Mi padre murió en el 2015. Me corté el pelo y desmonté la vida que provisionalmente (pero durante 3 años) había montado en Ibiza para estar cerca el último tiempo que le quedara. Se lo debía: a mi madre, a mis hermanos, a la propia Ibiza.
Y sin embargo, que nadie se equivoque, no nos llevábamos bien… De hecho, no nos llevábamos en modo alguno, pero es que él era un personaje curioso y yo no fui ni remotamente parecida a la hija que hubiera querido tener.
Todo él era un misterio. De dónde venía, qué había dejado atrás, qué vida tenía antes de aterrizar de la nada en Ibiza sin conocer a nadie y plantarse en solo 4 años casado y con 4 hijos (en la foto estamos Víctor, Pablo y yo, pero aún falta por llegar el benjamín de la familia, Lolo).
Sordo, hijo de sorda, huérfano de padre… Una sola vez fuimos mi hermano Víctor y yo a Murcia a conocer a aquella enorme familia dejada atrás. Tenía yo 3 años y nunca más volvimos.
Le gustaban las películas en blanco y negro: El Gordo y El Flaco, Cantinflas, Harold Lloyd y las películas del oeste, y así se pasaba horas, horas, sin querer que ninguno le molestara. Yo menos que nadie y me espantaba con un sopapo sin titubear.

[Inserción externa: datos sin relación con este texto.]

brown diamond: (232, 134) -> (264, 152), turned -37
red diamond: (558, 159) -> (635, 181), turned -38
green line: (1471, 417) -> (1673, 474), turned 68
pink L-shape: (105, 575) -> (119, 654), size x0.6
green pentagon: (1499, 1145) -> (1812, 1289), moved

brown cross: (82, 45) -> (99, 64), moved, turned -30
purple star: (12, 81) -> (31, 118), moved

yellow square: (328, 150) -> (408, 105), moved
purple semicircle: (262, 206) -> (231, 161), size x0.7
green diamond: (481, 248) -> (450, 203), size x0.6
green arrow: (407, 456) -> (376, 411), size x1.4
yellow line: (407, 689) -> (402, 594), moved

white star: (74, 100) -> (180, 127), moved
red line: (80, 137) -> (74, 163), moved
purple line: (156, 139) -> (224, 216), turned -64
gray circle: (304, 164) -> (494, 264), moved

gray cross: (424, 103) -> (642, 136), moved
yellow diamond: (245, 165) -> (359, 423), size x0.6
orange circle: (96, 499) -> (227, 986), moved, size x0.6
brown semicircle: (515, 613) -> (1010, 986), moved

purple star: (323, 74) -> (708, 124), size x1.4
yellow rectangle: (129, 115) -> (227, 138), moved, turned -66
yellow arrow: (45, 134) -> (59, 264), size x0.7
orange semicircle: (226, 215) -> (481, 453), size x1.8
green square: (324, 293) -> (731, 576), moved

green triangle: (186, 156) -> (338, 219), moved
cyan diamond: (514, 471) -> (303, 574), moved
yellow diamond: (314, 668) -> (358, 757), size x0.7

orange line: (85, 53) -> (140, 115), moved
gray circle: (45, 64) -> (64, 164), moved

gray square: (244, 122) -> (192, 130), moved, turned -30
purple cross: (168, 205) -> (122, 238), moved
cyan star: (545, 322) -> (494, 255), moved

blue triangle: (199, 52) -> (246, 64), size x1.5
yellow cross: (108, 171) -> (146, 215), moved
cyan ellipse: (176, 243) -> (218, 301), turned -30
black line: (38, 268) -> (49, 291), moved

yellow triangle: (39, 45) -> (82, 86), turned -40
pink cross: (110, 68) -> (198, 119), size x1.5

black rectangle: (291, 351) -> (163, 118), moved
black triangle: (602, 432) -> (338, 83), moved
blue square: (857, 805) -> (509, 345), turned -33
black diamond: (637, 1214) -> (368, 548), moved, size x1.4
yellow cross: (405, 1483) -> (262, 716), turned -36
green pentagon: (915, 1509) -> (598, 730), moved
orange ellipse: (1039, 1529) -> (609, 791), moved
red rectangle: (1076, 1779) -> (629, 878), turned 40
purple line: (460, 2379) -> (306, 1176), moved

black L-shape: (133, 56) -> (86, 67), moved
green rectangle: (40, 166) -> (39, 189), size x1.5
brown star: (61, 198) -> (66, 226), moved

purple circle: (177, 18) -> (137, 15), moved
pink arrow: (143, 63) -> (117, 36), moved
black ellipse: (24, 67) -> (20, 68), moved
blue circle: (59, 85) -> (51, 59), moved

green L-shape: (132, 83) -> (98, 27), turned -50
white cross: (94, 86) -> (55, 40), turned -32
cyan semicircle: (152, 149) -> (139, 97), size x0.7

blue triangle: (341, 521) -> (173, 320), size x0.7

También le gustaba la vuelta ciclista. Y los toros. Y Peret. Y Manolo Escobar. Y esos trajes de torero y flamenca los compró incluso antes de que naciéramos y repetía una y otra vez que él siempre soñó con tener un hijo torero o un bailaor. Pero a mí me horrorizaba aquella tortura (por aquel entonces bien vista) y no entendía el dolor que también transmitían los cantaores.
Nunca jamás tuvo algo parecido a una conversación conmigo. Nunca jamás. Nunca me hizo una sola pregunta sobre… cualquier cosa y a las mías contestaba con un «quita, quita» y un manotazo o gritando a mi madre para que me quitara de en medio.